How to Maximize Investment Returns – By Warren Buffett

Let’s talk about maximizing returns instead of minimizing now. In Warren Buffett’s Gotrocks story, he explains how involving too many fee-charging people and trading commissions in your investments can only reduce the overall return for everybody. One way to maximize investment returns is then to invest in low-cost, passively managed index funds. Indeed, he has stated it bluntly – “A very low-cost index is going to beat a majority of the amateur-managed money or professionally-managed money.” However, this doesn’t actually mean that Warren Buffett believes that there is no skill involved in investing. The whole reason we listen to what he has to say is due to the fact that he is one of the few people to outperform the S&P 500 for decades (and thus insanely rich!).

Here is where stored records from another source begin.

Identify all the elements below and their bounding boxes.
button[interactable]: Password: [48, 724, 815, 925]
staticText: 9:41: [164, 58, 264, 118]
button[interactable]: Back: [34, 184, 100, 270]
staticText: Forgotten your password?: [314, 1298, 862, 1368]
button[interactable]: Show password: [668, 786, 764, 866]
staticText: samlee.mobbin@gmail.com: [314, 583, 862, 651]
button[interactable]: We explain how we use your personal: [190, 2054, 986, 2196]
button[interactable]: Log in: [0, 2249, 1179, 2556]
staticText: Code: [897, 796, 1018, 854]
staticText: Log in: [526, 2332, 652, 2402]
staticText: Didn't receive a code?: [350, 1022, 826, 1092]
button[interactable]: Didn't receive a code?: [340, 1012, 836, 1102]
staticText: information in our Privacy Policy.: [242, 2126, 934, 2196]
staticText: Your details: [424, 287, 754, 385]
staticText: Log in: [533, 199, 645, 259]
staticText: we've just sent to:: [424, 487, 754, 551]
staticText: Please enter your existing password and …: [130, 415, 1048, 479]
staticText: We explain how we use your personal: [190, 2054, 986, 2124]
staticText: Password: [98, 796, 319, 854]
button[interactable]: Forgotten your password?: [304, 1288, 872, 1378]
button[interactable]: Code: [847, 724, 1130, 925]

He simply states that costs matter a lot – no matter what type of investing you do.

Coincidentally, a reader recently sent me this interesting article, The Superinvestors of Graham-and-Doddsville, written by Buffett in 1984. In it, he directly questions the Efficient Market Hypothesis which has suggested that individuals like himself are simply random (lucky) outliers on a bell curve. Although I highly recommend reading the whole thing, here is an excerpt:

Before we begin this examination, I would like you to imagine a national coin-flipping contest. Let’s assume we get 225 million Americans up tomorrow morning and we ask them all to wager a dollar. They go out in the morning at sunrise, and they all call the flip of a coin. If they call correctly, they win a dollar from those who called wrong. Each day the losers drop out, and on the subsequent day the stakes build as all previous winnings are put on the line. After ten flips on ten mornings, there will be approximately 220,000 people in the United States who have correctly called ten flips in a row. They each will have won a little over $1,000.

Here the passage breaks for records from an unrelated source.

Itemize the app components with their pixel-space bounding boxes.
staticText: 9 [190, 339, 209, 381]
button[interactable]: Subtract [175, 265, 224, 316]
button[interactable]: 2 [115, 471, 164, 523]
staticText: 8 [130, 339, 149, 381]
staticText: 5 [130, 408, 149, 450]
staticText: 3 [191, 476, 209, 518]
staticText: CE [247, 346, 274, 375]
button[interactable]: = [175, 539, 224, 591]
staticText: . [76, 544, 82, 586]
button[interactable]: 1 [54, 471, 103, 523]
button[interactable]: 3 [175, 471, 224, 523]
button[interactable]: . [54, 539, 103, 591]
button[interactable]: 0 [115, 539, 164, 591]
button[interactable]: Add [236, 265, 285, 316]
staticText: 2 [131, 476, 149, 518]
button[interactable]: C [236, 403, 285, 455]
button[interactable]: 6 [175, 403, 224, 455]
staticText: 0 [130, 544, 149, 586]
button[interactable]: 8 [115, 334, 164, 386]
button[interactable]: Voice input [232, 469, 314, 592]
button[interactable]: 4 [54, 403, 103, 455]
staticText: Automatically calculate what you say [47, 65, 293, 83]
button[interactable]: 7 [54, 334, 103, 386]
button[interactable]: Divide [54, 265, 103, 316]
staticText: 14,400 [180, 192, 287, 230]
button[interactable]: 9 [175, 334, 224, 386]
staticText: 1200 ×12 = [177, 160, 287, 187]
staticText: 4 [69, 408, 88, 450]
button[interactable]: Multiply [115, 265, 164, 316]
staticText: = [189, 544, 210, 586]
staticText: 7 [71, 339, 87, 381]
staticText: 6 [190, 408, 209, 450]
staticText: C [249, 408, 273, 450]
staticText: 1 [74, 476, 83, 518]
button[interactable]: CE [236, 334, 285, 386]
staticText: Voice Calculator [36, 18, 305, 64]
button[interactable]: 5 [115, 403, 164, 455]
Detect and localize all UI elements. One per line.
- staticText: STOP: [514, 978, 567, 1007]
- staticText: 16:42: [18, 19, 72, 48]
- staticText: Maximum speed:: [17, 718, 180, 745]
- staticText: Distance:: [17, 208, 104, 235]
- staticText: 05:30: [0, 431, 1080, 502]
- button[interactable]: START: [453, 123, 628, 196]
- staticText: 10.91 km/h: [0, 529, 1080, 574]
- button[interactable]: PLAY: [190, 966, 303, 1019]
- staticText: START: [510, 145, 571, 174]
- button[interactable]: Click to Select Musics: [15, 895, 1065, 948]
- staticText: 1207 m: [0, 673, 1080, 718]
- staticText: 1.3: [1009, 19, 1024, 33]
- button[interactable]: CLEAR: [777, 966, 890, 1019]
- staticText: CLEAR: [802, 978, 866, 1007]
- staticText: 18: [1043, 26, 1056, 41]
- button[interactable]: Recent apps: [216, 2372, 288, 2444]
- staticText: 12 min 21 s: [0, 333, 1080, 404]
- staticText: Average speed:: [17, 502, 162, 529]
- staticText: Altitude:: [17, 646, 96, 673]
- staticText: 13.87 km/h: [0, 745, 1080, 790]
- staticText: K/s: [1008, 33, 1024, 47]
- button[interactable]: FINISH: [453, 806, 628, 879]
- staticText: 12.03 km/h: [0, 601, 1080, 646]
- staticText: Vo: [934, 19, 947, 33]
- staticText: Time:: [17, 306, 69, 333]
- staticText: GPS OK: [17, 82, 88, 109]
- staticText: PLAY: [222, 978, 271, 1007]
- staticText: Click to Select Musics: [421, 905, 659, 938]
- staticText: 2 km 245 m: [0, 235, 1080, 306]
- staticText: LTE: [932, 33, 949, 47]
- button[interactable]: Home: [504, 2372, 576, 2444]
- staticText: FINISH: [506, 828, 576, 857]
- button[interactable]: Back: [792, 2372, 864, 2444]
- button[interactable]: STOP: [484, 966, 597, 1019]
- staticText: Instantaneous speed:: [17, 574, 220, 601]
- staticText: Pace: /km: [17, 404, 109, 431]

Now this group will probably start getting a little puffed up about this, human nature being what it is. They may try to be modest, but at cocktail parties they will occasionally admit to attractive members of the opposite sex what their technique is, and what marvelous insights they bring to the field of flipping.


Assuming that the winners are getting the appropriate rewards from the losers, in another ten days we will have 215 people who have successfully called their coin flips 20 times in a row and who, by this exercise, each have turned one dollar into a little over $1 million. $225 million would have been lost, $225 million would have been won.

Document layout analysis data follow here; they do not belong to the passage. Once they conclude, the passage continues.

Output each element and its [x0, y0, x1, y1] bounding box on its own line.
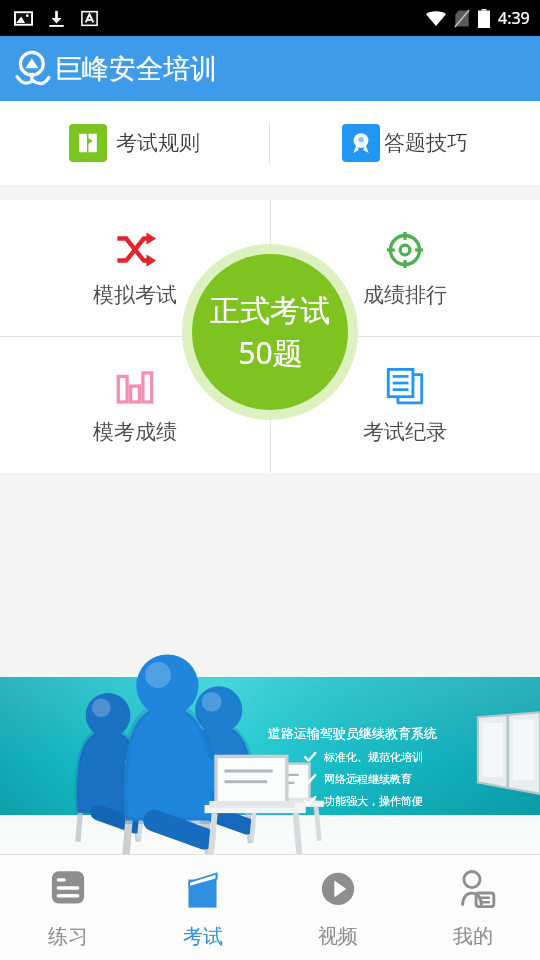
button[interactable]: 视频	[270, 855, 405, 960]
button[interactable]: 模拟考试	[0, 200, 270, 336]
button[interactable]: 练习	[0, 855, 135, 960]
button[interactable]: 考试规则	[0, 101, 269, 185]
staticText: 答题技巧	[384, 130, 468, 156]
staticText: 功能强大，操作简便	[324, 794, 423, 808]
staticText: 正式考试	[210, 292, 330, 330]
staticText: 考试纪录	[363, 419, 447, 445]
staticText: 50题	[238, 332, 303, 373]
staticText: 道路运输驾驶员继续教育系统	[268, 725, 437, 741]
staticText: 视频	[318, 924, 358, 949]
button[interactable]: 道路运输驾驶员继续教育系统 banner	[0, 677, 540, 854]
staticText: 考试规则	[116, 130, 200, 156]
staticText: 成绩排行	[363, 282, 447, 308]
staticText: 模拟考试	[93, 282, 177, 308]
button[interactable]: 答题技巧	[270, 101, 540, 185]
staticText: 4:39	[498, 7, 530, 29]
button[interactable]: 成绩排行	[270, 200, 540, 336]
button[interactable]: 考试	[135, 855, 270, 960]
button[interactable]: 考试纪录	[270, 336, 540, 473]
staticText: 我的	[453, 924, 493, 949]
staticText: 模考成绩	[93, 419, 177, 445]
button[interactable]: 模考成绩	[0, 336, 270, 473]
staticText: 练习	[48, 924, 88, 949]
button[interactable]: 正式考试	[182, 244, 358, 420]
staticText: 标准化、规范化培训	[324, 750, 423, 764]
button[interactable]: 我的	[405, 855, 540, 960]
staticText: 巨峰安全培训	[55, 52, 217, 86]
staticText: 网络远程继续教育	[324, 772, 412, 786]
staticText: 考试	[183, 924, 223, 949]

By then, this group will really lose their heads. They will probably write books on “How I turned a Dollar into a Million in Twenty Days Working Thirty Seconds a Morning.” Worse yet, they’ll probably start jetting around the country attending seminars on efficient coin-flipping and tackling skeptical professors with, ” If it can’t be done, why are there 215 of us?”

By then some business school professor will probably be rude enough to bring up the fact that if 225 million orangutans had engaged in a similar exercise, the results would be much the same – 215 egotistical orangutans with 20 straight winning flips.

I would argue, however, that there are some important differences in the examples I am going to present. For one thing, if (a) you had taken 225 million orangutans distributed roughly as the U.S. population is; if (b) 215 winners were left after 20 days; and if (c) you found that 40 came from a particular zoo in Omaha, you would be pretty sure you were on to something. So you would probably go out and ask the zookeeper about what he’s feeding them, whether they had special exercises, what books they read, and who knows what else. That is, if you found any really extraordinary concentrations of success, you might want to see if you could identify concentrations of unusual characteristics that might be causal factors.

He goes on to point out that many investors with great tracks record all happen to be disciples of Benjamin Graham, author and co-author of two famous books – The Intelligent Investor and Security Analysis.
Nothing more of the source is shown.